_ASSIGNED TASK_. Produce one exact copy of the records, no pictures.

_RECORDS_.

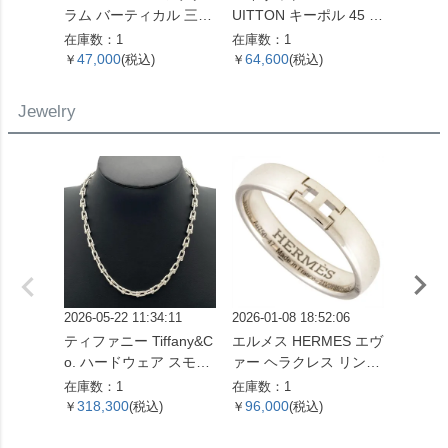
ラム バーティカル 三つ
UITTON キーポル 45 ボ
ボディ
折り財布 ベージュ シル
ストンバッグ モノグラ
ーバッ
在庫数：1
在庫数：1
在庫数：
バー金具【中古】
ム キャンバス M41428
バー金
47,000
64,600
127,
￥
(税込)
￥
(税込)
￥
SP0961【中古】
ンカー
レディ
Jewelry
2026-05-22 11:34:11
2026-01-08 18:52:06
2026-05
ティファニー Tiffany&C
エルメス HERMES エヴ
喜平 キ
o. ハードウェア スモー
ァー ヘラクレス リング
ネックレス
ルリンク ネックレス 60
指輪 #47 K18WG 3.2g
g 55
在庫数：1
在庫数：1
在庫数：
153093 SV925 42.4g シ
ホワイトゴールド レデ
318,300
96,000
560,
￥
(税込)
￥
(税込)
￥
ルバー レディース【中
ィース【中古】
古】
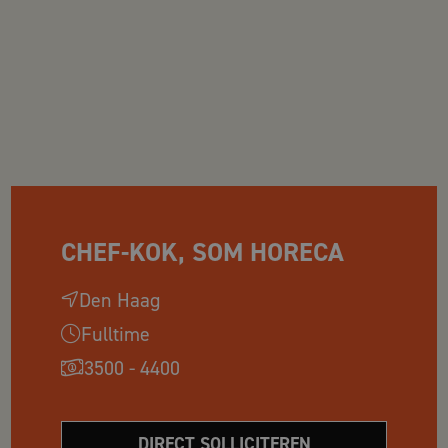
CHEF-KOK, SOM HORECA
Den Haag
Fulltime
3500 - 4400
DIRECT SOLLICITEREN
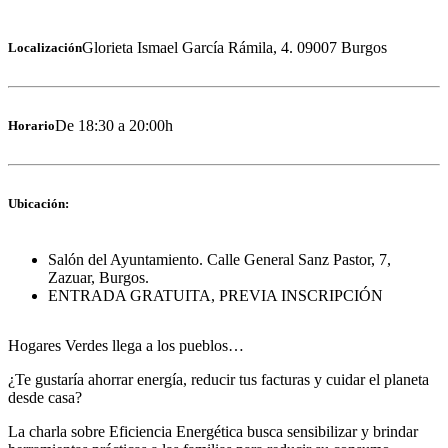
Glorieta Ismael García Rámila, 4. 09007 Burgos
Localización
De 18:30 a 20:00h
Horario
Ubicación:
Salón del Ayuntamiento. Calle General Sanz Pastor, 7,
Zazuar, Burgos.
ENTRADA GRATUITA, PREVIA INSCRIPCIÓN
Hogares Verdes llega a los pueblos…
¿Te gustaría ahorrar energía, reducir tus facturas y cuidar el planeta
desde casa?
La charla sobre Eficiencia Energética busca sensibilizar y brindar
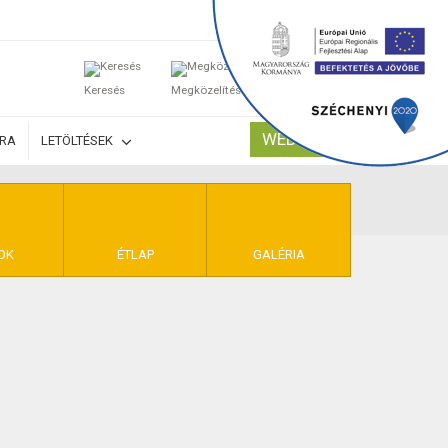
0
Keresés
Megközelítés
Kosaram
WEBSHOP
ÚRA
LETÖLTÉSEK
TELEK
OK
ÉTLAP
GALÉRIA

_OUTPUT BELOW_.
ラム バーティカル 三つ
UITTON キーポル 45 ボ
ボディ
折り財布 ベージュ シル
ストンバッグ モノグラ
ーバッ
在庫数：1
在庫数：1
在庫数：
バー金具【中古】
ム キャンバス M41428
バー金
47,000
64,600
127,
￥
(税込)
￥
(税込)
￥
SP0961【中古】
ンカー
レディ
Jewelry
2026-05-22 11:34:11
2026-01-08 18:52:06
2026-05
ティファニー Tiffany&C
エルメス HERMES エヴ
喜平 キ
o. ハードウェア スモー
ァー ヘラクレス リング
ネックレス
ルリンク ネックレス 60
指輪 #47 K18WG 3.2g
g 55
在庫数：1
在庫数：1
在庫数：
153093 SV925 42.4g シ
ホワイトゴールド レデ
318,300
96,000
560,
￥
(税込)
￥
(税込)
￥
ルバー レディース【中
ィース【中古】
古】
CHEF-KOK, SOM HORECA
Den Haag
Fulltime
3500 - 4400
DIRECT SOLLICITEREN
Glorieta Ismael García Rámila, 4. 09007 Burgos
Localización
De 18:30 a 20:00h
Horario
Ubicación:
Salón del Ayuntamiento. Calle General Sanz Pastor, 7,
Zazuar, Burgos.
ENTRADA GRATUITA, PREVIA INSCRIPCIÓN
Hogares Verdes llega a los pueblos…
¿Te gustaría ahorrar energía, reducir tus facturas y cuidar el planeta
desde casa?
La charla sobre Eficiencia Energética busca sensibilizar y brindar
0
Keresés
Megközelítés
Kosaram
WEBSHOP
ÚRA
LETÖLTÉSEK
TELEK
OK
ÉTLAP
GALÉRIA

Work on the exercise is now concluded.